Author: Shuiqiang Chen, Big Data Engineer at TikTok
Based on the Flink Forward Asia 2025 talk by Shuiqiang Chen, Big Data Engineer at TikTok
At TikTok, the recommendation system is a cornerstone of user engagement, delivering personalized content streams to billions of users. As the platform scales, the team has transitioned from traditional deep learning-based models to large-scale recommendation models (LRMs) that prioritize user behavior sequences. To support this evolution, TikTok engineers have developed a unified Lakehouse architecture leveraging Apache Paimon, addressing critical challenges in data pipeline efficiency, consistency, and scalability. This blog post details the design, implementation, and performance outcomes of this architecture.

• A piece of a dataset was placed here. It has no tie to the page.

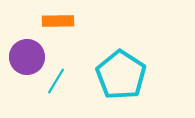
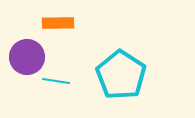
orange rectangle: moved 2 px down
cyan line: rotated 68 degrees clockwise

The Deep Learning Recommendation Model (DLRM) relied heavily on sparse/dense features and high-dimensional embeddings but suffered from limitations such as manual feature engineering and loss of sequential user behavior patterns. Inspired by the success of large language models (LLMs), TikTok shifted to Large-Scale Recommender Models (LRMs), including generative and multi-modal variants. These models simplify feature engineering by centering on user behavior sequences, enabling real-time personalization and becoming the backbone of TikTok’s recommendation systems.
Despite the benefits of LRMs, the team faced significant operational hurdles:

While large recommendation models demonstrated substantial benefits across multiple business lines over the past two years, their success revealed underlying pain points in user behavior sequence feature production that demanded systematic solutions.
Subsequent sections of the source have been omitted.